From Jonah surviving a week in a fish’s belly to Jesus’ resurrection itself, the Christian scriptures are full of miracles. By definition things that do not happen naturally, these fantastic events defy the laws of physics and point to God’s intervention in history.

In the Hebrew Bible, God sends plagues to Israel’s oppressors, a man parts the sea, and food manifests for the hungry. These miracles demonstrate Yahweh’s steadfast commitment to Israel against more powerful enemy kingdoms who worship other gods. In the New Testament, Jesus heals the sick and even raises the dead, miracles which largely revolve around Jesus’ authority as Lord and compassion towards society’s most marginalised and vulnerable.

Interpreting these fantastic stories of miraculous events is a matter that divides biblical scholars. To our modern sensibilities, these events that go against our scientific, rational approach seem ridiculous, the intervention of a God willing to break the laws of physics in ways that never happen nowadays.

In keeping with this, a number of theologians hold that miracles never happened. Instead, they suggest, the stories that the Bible contains are better understood metaphorically, describing a deeper truth in poetic ways.

While this approach is far from universal, it is a widespread way of understanding the creation narratives in Genesis.

Another way of approaching scripture’s miracles is looking to the deeper significance of the narratives themselves. Rather than being caught on the likelihood of whether or not the Bible’s events happened, this approach asks what they mean.

Karl Barth is one famous proponent of this approach. After delivering a lecture, Barth was once asked “Is it true that the serpent really spoke?” The heavyweight Swiss theologian replied, “It does not matter whether or not the serpent really spoke; all that matters is what the serpent said.”
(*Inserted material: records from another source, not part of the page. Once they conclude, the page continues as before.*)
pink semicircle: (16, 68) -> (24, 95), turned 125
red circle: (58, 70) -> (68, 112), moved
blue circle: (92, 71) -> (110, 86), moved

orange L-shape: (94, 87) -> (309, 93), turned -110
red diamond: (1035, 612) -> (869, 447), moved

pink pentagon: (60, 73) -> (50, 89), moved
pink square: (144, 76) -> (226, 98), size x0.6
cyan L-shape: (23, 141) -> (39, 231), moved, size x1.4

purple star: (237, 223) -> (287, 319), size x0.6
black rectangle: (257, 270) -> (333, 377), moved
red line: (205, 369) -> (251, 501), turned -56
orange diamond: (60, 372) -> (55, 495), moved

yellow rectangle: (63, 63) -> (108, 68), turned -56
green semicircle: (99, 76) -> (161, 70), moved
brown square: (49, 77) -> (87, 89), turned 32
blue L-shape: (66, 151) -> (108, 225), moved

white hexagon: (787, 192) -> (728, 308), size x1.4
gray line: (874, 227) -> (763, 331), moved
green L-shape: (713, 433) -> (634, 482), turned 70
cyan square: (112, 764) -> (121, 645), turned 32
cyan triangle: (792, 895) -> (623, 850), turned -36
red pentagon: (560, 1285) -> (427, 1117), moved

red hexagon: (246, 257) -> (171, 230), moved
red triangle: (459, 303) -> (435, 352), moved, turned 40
Wendy Cotter is a Professor of New Testament at Chicago’s Loyola University. She writes that the Bible’s miracles “can be read to reflect the mercy and compassion of God.”

As Professor Cotter further suggests, Jesus’ miracles in the Gospels depict Him as meeting the needs of people who step forward as petitioners.

“The New Testament authors intended these stories to teach their audiences: even if the would-be Christian is unable to perform miracles, he or she could reach out and show mercy and compassion, like Jesus, to others”

Jonathan Foye is Insights’ Editor.


1 thought on “The Meaning of Miracles”

  1. This article seems to play down the status of miracles in Christianity. Are we to regard the Resurrection of Christ as a metaphor, and the Incarnation of God in our world as a metaphor, events to be understood as a “narrative” only? The Bible uses the words “signs and wonders” in many places. The Oxford says the word “miracle” derives from “Wonder”. It seems to me that “sign” points to a sense of meaning. Hence the meaning of a wonderful event needs to be reflected upon. The article rightly mentions this aspect.

    Note that the “laws of physics” do not control or even explain events and behaviours in our world. They have been developed only to describe behaviours. The consistency behind those laws is God-given as part of Creation, and is an object of wonder in itself, yet humans take it all for granted and on faith as the very foundation of Science. In thinking about the possibility of miracles I think “our modern sensibilities” may need a reality check to get onto good philosophical ground. Read CS Lewis’s book on Miracles to elaborate on this. So I do not think the reality of signs and wonders generally in the Scriptures need to be played down by Christians by assuming or accepting in general that they are metaphor and did not occur in fact. Each case needs consideration on its own merits.

    Many wonders whether in Scripture or our own world seem to be extraordinary coincidences of timing, without any violation of the laws of physics, but they can still be called miracles.